How Poverty Shapes the Brain

The Washington Post recently covered a research study linking poverty and brain structure in children.  The following are excerpts from this article.

In the largest study of its kind to date, the researchers worked with a team of neuroscientists around the country to record the brain images of 1,099 children and teens from ages 3 to 20. The researchers spent three years analyzing the magnetic resonance imaging scans.

“We see that children’s brain structure varies with parents’ educational attainment and income,” said Noble, who stressed that researchers cannot say whether poverty causes smaller brain structures.

The researchers have two theories about why poor children have smaller brains. One is that poor families lack access to material goods that help healthy development, like good nutrition and higher quality health care. The other theory is that poor families tend to live more chaotic lives, and that stress could be inhibiting brain development in children.

Noble has embarked on a new study...to investigate whether giving low-income mothers a small or large monthly sum impacts the cognitive development of their children in their first three years of life.


What are your feelings about this research, and the two proposed theories?  If evidence suggests a connection between poverty and brain development, what role will we, as educators, have in helping students in poverty to overcome its impact, and move future generations out of poverty?

Comments

Mike and others,

One question I have from reading the article (I haven't read the study yet) is if "6 percent less surface area" of the brain" is an important difference. Are bigger brains always better brains? Does a reduction of 6% brain surface area matter at all?

One concern I have, despite the researchers' caution that correlation is not causality, is that in public discourse this caution may be ignored, and small brain size will be given as the "explanation" for poverty, not factors like access by poor families to good jobs, health care, education, and the privileges available to the middle class and the well-to-do.

I am especially interested in Noble's next study, and hope that her sample is stratified to include -- and track -- parents with low literacy skills, and how that variable may affect children's performance in school. "Noble has embarked on a new study ... to investigate whether giving low-income mothers a small or large monthly sum impacts the cognitive development of their children in their first three years of life. She plans to recruit 1,000 low-income mothers from around the country, half of whom would receive $333 a month, while the other half receive $20 a month for three years. That research is expected to take five years."

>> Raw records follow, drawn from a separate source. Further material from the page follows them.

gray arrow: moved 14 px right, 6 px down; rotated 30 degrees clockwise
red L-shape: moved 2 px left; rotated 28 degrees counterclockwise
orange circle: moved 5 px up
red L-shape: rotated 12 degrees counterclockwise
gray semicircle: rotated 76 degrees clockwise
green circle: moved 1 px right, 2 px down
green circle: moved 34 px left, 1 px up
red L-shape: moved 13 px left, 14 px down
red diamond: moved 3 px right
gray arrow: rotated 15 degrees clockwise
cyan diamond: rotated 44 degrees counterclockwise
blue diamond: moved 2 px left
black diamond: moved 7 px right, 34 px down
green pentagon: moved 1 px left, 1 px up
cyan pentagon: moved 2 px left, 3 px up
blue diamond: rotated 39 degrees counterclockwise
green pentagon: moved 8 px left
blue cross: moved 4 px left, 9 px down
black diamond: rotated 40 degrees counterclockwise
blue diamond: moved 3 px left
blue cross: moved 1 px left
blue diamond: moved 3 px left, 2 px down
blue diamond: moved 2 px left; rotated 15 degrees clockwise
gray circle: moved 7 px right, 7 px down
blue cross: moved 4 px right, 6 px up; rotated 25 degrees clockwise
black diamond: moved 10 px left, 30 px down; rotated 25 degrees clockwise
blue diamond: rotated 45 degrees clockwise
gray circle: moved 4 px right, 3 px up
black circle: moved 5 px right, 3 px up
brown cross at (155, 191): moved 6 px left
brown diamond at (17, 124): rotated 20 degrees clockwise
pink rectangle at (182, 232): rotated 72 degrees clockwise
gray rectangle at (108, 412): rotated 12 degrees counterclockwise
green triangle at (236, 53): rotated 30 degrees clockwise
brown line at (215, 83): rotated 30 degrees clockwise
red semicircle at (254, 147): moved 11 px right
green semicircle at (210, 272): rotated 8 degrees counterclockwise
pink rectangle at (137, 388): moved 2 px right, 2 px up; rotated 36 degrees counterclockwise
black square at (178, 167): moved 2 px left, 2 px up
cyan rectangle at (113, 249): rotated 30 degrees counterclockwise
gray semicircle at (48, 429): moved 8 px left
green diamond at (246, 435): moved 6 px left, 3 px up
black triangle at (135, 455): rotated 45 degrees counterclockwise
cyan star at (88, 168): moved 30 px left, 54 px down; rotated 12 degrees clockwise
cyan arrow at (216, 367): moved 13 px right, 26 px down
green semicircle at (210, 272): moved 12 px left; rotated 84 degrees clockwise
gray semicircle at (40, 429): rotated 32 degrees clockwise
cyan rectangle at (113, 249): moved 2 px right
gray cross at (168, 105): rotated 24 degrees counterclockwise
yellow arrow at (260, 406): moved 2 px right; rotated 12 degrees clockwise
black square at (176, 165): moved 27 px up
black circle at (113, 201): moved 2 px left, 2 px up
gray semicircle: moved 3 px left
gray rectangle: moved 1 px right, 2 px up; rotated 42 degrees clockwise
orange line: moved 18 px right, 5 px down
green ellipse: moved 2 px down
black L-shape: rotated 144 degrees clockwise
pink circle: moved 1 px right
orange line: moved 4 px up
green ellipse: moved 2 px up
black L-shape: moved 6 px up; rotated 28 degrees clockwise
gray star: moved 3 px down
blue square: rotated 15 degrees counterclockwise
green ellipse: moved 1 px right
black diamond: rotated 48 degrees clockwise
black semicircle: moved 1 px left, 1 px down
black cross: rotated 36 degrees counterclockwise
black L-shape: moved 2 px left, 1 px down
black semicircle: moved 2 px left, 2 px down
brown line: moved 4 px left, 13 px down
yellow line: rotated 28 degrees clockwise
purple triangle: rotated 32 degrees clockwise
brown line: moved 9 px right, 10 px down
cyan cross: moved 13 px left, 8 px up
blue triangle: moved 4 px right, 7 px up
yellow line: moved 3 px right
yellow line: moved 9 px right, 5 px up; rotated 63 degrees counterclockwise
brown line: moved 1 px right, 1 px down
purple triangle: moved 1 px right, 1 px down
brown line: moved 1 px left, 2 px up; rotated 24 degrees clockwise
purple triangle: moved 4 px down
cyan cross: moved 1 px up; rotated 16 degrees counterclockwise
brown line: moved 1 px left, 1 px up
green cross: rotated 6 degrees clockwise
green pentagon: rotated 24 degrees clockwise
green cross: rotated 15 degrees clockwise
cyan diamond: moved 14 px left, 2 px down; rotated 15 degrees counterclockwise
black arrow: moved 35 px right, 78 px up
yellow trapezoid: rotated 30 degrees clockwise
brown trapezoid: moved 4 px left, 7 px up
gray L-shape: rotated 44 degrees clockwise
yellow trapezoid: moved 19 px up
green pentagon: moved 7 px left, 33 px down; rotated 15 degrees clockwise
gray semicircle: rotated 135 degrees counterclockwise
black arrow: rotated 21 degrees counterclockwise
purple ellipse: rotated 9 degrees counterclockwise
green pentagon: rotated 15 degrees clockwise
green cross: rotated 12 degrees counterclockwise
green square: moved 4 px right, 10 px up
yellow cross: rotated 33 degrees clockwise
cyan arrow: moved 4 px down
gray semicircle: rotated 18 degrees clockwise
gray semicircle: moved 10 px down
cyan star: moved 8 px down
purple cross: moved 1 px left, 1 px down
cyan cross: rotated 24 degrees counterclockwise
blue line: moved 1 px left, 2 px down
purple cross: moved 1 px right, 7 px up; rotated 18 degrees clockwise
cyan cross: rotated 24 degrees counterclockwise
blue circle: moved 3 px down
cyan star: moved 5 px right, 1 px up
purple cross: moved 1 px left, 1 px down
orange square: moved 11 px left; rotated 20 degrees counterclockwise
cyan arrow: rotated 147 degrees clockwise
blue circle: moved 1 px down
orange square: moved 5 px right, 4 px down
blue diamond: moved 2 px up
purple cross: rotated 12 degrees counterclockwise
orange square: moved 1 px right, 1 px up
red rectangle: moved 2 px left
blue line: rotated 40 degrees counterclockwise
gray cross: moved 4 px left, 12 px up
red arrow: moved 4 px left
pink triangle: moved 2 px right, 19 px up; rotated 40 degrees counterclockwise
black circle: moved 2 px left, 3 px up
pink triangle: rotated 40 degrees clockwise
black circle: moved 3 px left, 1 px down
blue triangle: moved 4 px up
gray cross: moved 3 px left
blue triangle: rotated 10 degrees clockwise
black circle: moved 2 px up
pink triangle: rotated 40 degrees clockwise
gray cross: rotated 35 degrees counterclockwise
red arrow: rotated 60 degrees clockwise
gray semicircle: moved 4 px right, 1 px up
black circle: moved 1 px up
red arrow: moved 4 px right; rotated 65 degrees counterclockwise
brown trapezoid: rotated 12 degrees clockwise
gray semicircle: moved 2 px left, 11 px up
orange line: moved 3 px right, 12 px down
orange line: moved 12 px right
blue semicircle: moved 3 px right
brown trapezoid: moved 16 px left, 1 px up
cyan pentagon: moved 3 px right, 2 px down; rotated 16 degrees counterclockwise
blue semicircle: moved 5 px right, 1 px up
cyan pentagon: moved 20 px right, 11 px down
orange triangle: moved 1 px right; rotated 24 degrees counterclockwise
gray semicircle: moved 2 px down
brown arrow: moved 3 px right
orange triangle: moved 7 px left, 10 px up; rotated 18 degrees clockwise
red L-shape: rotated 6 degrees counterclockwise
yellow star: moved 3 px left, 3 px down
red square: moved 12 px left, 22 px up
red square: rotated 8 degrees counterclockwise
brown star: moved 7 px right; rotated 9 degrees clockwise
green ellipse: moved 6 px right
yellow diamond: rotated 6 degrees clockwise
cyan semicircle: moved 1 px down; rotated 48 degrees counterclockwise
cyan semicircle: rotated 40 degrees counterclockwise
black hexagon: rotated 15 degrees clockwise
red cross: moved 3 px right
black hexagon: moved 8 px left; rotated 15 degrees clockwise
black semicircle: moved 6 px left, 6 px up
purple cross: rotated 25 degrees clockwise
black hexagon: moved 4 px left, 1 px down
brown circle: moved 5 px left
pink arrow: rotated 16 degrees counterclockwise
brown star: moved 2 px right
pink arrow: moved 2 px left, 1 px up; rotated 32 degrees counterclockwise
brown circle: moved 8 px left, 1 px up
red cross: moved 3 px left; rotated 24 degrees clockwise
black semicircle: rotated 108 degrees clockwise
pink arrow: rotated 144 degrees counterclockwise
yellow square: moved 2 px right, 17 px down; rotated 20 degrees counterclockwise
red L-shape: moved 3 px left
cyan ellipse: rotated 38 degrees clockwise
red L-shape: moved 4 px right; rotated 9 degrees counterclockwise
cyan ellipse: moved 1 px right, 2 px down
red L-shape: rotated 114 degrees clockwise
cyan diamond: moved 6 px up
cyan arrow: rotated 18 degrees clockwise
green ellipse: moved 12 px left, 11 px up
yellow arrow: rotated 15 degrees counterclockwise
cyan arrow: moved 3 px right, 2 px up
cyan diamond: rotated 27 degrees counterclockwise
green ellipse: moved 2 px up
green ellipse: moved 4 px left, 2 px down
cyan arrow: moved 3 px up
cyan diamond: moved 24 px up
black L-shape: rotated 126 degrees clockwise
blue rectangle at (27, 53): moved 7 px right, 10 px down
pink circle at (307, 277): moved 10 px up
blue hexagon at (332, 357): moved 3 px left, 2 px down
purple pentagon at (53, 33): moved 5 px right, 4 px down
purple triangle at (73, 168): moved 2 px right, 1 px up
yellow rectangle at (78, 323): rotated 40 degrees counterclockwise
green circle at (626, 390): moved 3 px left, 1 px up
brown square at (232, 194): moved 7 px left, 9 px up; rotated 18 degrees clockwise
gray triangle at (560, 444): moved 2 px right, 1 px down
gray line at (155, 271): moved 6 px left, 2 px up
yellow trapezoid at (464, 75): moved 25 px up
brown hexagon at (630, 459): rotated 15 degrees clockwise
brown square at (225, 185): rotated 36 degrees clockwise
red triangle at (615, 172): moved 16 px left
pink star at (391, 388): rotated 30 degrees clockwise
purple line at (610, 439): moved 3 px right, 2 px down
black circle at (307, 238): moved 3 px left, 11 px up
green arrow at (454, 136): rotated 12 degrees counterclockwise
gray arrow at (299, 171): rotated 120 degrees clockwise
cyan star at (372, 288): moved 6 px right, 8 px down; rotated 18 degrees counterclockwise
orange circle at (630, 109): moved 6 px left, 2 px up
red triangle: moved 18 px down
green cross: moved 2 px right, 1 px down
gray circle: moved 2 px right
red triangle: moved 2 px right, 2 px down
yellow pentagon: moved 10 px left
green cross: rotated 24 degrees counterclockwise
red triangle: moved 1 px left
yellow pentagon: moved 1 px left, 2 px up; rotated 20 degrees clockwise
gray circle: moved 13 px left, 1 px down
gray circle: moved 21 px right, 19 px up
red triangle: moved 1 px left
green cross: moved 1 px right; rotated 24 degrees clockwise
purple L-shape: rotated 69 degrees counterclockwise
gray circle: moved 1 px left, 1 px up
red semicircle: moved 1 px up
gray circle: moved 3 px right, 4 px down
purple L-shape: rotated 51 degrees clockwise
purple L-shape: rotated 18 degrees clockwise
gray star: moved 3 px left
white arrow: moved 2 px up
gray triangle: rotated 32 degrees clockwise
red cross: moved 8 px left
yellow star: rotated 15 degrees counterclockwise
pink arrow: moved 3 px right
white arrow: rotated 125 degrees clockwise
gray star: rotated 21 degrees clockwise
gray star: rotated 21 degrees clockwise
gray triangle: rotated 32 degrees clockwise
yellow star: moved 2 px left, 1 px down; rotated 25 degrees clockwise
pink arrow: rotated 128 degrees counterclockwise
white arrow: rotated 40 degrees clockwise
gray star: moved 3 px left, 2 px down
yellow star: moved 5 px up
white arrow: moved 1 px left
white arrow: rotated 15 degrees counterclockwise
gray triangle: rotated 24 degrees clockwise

I am interested in interventions that systematically address a constellation of interrelated causes of poverty and that can demonstrate, over time, that they can help a significant number of children (and their parents) living in poverty to permanently move out of poverty.


David J. Rosen

djrosen123@gmail.com

Thanks, David, for your insight on this report.  I agree with you that writers need to be very careful when covering research like this, especially in the press.  While the Washington Post does include the important distinction that correlation doesn't equal causation, it could easily be missed, if it's not made explicitly clear what that means about this research.  While it might not need to be spelled out so carefully in a journal article, it's much more important to do so in the press, where writers are talking to a much wider spectrum of people, across education levels.

I'm glad you brought up Noble's next study here.  I think it's a good next step, but I'm also curious how the results will be interpreted.  If the results suggest that this additional income does not have an impact on the brain development of these children, how may that be used in arguments against funding certain social programs?  Similarly, if the results suggest the opposite - that there is a correlation between income and the brain development of these children - how can we leverage these findings to support more pathways out of poverty, for youth and adults?

I look forward to following Noble's work and seeing the outcome of this study, and bringing those back to our groups for ideas.